This is an old revision of the document!
This is an early draft for a possible generic mechanism to allow authors to define custom text-transforms.
The general form of an @text-transform at-rule is:
@text-transform <transform-name> { [ descriptor: value; ]+ }
<transform-name> may be any valid identifier other than none, inherit and initial.
A text transform created using this at-rule may be used simply by using <transform-name> as the value of the text-transform property. If <transform-name> conflicts with a existing CSS keyword, the conflict is resolved in favor of the name introduced using @text-transform.
Each @text-transform rule specifies a value for every text-transform descriptor, either implicitly or explicitly. Those not given explicit value in the rule take the initial value listed with each descriptor in this specification. These descriptors apply solely within the context of the @text-transform rule in which they are defined, and do not apply to document language elements. There is no notion of which elements the descriptors apply to or whether the values are inherited by child elements. When a given descriptor occurs multiple times in a given @text-transform rule, only the last specified value is used; all prior values for that descriptor must be ignored.

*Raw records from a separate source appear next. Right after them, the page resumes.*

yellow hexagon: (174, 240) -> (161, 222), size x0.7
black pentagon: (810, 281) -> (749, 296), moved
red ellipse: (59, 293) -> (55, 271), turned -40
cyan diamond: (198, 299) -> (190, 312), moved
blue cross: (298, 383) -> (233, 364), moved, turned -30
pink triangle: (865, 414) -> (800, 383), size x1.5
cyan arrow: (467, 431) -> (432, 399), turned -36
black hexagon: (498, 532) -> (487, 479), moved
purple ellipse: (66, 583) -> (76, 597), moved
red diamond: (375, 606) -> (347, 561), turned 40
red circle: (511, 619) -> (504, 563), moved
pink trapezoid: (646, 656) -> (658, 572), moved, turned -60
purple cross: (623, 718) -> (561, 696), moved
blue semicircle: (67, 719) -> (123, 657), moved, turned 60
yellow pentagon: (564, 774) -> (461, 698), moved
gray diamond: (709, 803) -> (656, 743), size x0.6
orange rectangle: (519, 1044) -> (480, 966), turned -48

Name: transformation Value: <conversion># default: N/A <conversion> = [<char-list> to <char-list>] | <'text-transform'> <char-list> = <enumeration> | <range> <range> = <urange> | <string> <enumeration> = <string>
This descriptor defines which character will be replaced by which, by listing a series of conversions, to be applied in the same order as they appear in the descriptor.
Conversions may refer to existing text transforms, either predefined by CSS or defined by the author. While an transformation using only a single such conversion is not very useful, combining it with other conversions allows authors to extend or define variants of existing transforms. Referring to the text-transform currently being define is not allowed, and makes the whole descriptor invalid.

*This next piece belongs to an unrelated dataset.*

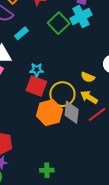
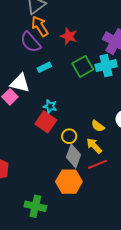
yellow circle: (62, 94) -> (69, 136), size x0.6
orange hexagon: (49, 113) -> (69, 182), moved
green cross: (47, 170) -> (35, 206), size x1.5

Conversions may also define new mapping from one <char-list> to another.
When defined using a <urange> 1) , the <char-list> is composed of each individual Unicode character code point designated by the <urange>.
A <range> may also be defined as a string made of a single unicode character, followed by a hyphen (U+002D) followed by another signle unicode character. The semantics are identical to the <urange> U+XXXXXX-YYYYYY where XXXXXX is the code point of the first character and YYYYYY the code point of the second character.

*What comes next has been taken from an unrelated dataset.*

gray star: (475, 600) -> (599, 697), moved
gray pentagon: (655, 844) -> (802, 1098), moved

If defined by an <enumeration>, it is composed of each character in the string, where what a character is depends on the character-type descriptor. The same character may not appear twice in the <char-list> defining the source of the mapping, otherwise the whole descriptor is invalid.
In addition to the usual CSS rules of character escaping, hyphen (U+002D) need to be escaped to appear in a string in a conversion.
In a <conversion>, If the source <char-list> is longer than the target <char-list>, then the last item of the target list is used for all remaining items in the source list.
Examples:
@text-transform latin-only-uppercase { transformation: "a-z" to "A-Z"; }
The following two transforms are identical.
@text-tranform abcdef1 { transformation: "abc" to "def"; } @text-tranform abcdef2 { transformation: "a" to "d", "b" to "e", "c" to "f"; }
Name: character-type Value: extended | legacy | single | spaced Default: extended
This definition affects what is meant by character processing in two different contexts:
In an <enumeration>, the possible values have the following meanings:
How the the text to which the text-transform property is applied must be processed also depends on the value of this descriptor.
When the value is 'extended', 'legacy', or 'single', each character (defined a respectively as extended grapheme clusters, legacy grapheme clusters, or single unicode code points) in the text is processed individually.
@text-transform foo { character-type: extended; transformation: "e" to "a"; }
If the text to which the above text transform is applied contains the U+65 U+301 sequence ('é'), it will not be transformed, because the transform applies to whole grapheme clusters.
On the other hand, the following text transform would transform that same sequence into U+61 U+301 ('á'), as it would consider each Unicode code point individually.
@text-transform foo { character-type: single; transformation: "e" to "a"; }
@text-transform foo { character-type: spaced; transformation: "aa ca a" to "c a ca"; }
Name: scope Value: all | [initial || medial || final] Default: all
This descriptor makes it possible to restrict which characters in the source text are affected by the transform.
The definition of “word” is UA-dependent; UAX29 is suggested (but not required) for determining such word boundaries.
The transformation descriptor may be used to refer to existing text-transforms in the definition of a new one. If the text-transforms referred to have a different scope than the scope specified in the text-transform that refers to them, they apply at the intersection of the two scopes.
Example:
@text-transform latin-only-uppercase { transformation: "a-z" to "A-Z"; } @text-transform latin-only-capitalize { transformation: latin-only-uppercase; scope: initial; }
Custom text transform values defined within @text-transform rules are accessible via the following modifications to the CSS Object Model.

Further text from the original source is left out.